## YOUR ASSIGNMENT
The records that follow are to be given again exactly.

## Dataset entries
-----

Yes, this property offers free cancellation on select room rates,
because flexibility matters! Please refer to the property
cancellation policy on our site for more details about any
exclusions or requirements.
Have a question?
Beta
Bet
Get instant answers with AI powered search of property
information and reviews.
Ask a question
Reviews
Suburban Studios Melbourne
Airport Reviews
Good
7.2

-----

## WRITTEN RESPONSE
Yes, this property offers free cancellation on select room rates,
because flexibility matters! Please refer to the property
cancellation policy on our site for more details about any
exclusions or requirements.
Have a question?
Beta
Bet
Get instant answers with AI powered search of property
information and reviews.
Ask a question
Reviews
Suburban Studios Melbourne
Airport Reviews
Good
7.2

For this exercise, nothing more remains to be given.